I use AI as a writing collaborator, and I’d rather tell you how I use it now than have you wonder later.

The work that’s mine is the architecture of the book. I built the characters and the world they live in. I built their voices and the moral spine of the story. I decide what each scene is doing and where it ends.

For Book 1 of The Bellhaven Ledger, I keep voice files for each major character. In them I note the cadence and physical tells that make Nora sound like Nora. I keep a prop ledger to track objects across chapters, so the blue mug on page twelve isn’t green on page two hundred. At the end of each chapter I run a prose pass to catch the patterns I drift into when I’m tired.

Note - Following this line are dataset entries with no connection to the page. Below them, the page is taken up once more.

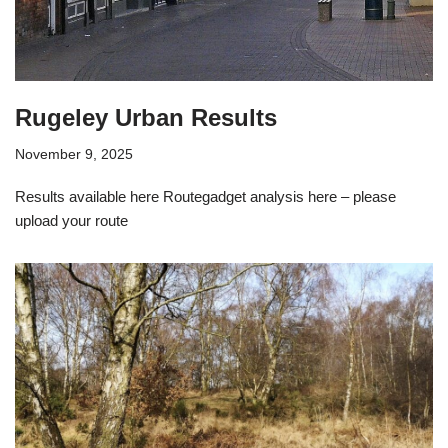
Rugeley Urban Results
November 9, 2025
Results available here Routegadget analysis here – please
upload your route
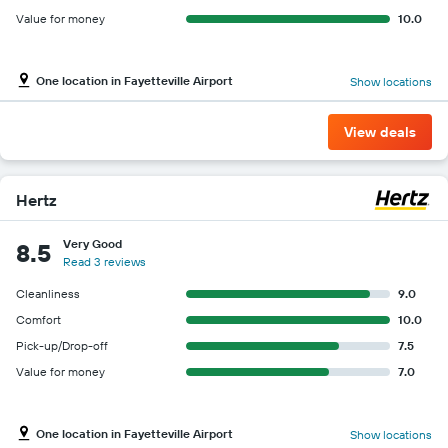
Value for money
10.0
One location in Fayetteville Airport
Show locations
View deals
Hertz
Very Good
8.5
Read 3 reviews
Cleanliness
9.0
Comfort
10.0
Pick-up/Drop-off
7.5
Value for money
7.0
One location in Fayetteville Airport
Show locations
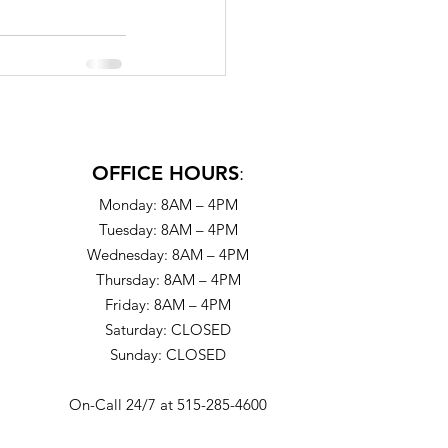
OFFICE HOURS
:
Monday: 8AM – 4PM
Tuesday: 8AM – 4PM
Wednesday: 8AM – 4PM
Thursday: 8AM – 4PM
Friday: 8AM – 4PM
Saturday: CLOSED
Sunday: CLOSED
On-Call 24/7 at 515-285-4600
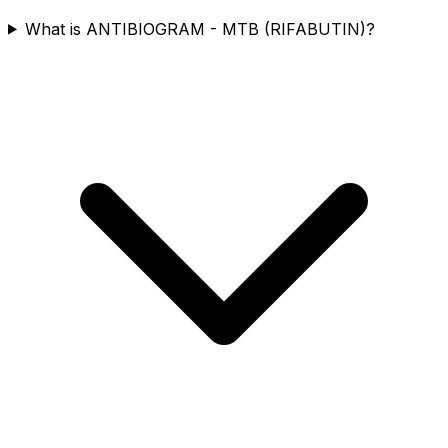
What is ANTIBIOGRAM - MTB (RIFABUTIN)?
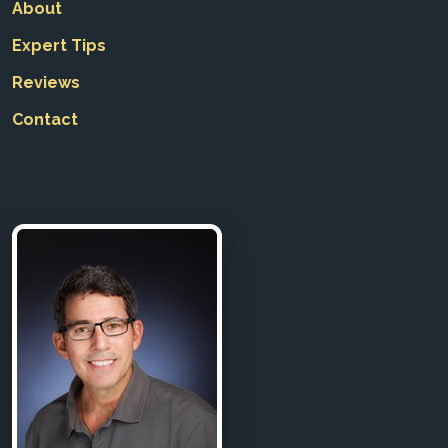
About
Expert Tips
Reviews
Contact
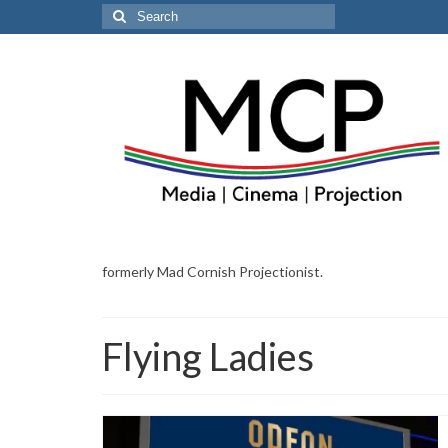
Search
for:
formerly Mad Cornish Projectionist.
Flying Ladies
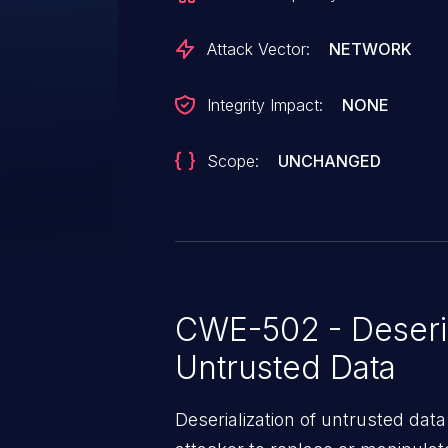
Attack Vector:
NETWORK
Integrity Impact:
NONE
Scope:
UNCHANGED
CWE-502 - Deseria
Untrusted Data
Deserialization of untrusted data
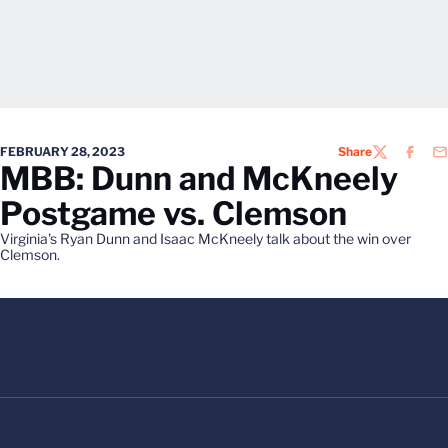
FEBRUARY 28, 2023
Share
TWITTER
FACEB
EM
MBB: Dunn and McKneely
Postgame vs. Clemson
Virginia's Ryan Dunn and Isaac McKneely talk about the win over
Clemson.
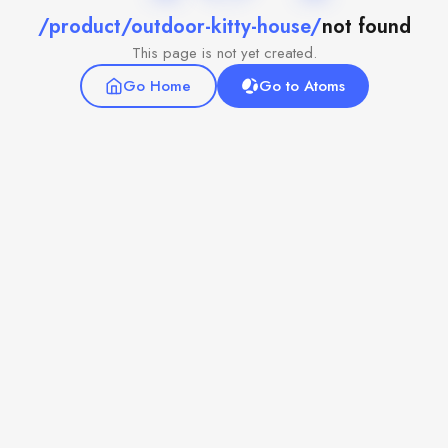
/product/outdoor-kitty-house/
not found
This page is not yet created.
Go Home
Go to Atoms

AI is a partner inside that system. It holds the whole book in memory when I can’t. It catches continuity breaks and procedural errors across hundreds of pages, so a detail I got wrong doesn’t pull a reader out of the story, even a reader who knows Coast Guard signal practice or small-town municipal audits.

Every word of every sentence in this book has been pored over, turned over, and placed on the page by me. I won’t pretend that in the throes of writer’s block I haven’t sought suggestions; AI is one of the options I turn to, and I’ve also run stumbling blocks past close friends who know my heart for this story. As often as not, those suggestions showed me a path my characters wouldn’t take, and that wrongness was what I needed to find the path they would.

I’m writing this because I’d rather tell you about my process than let you guess. My email is on the contact page. If what I described isn’t for you, I respect that. And if you’re reading Book 1 of The Bellhaven Ledger, thank you. The work is mine.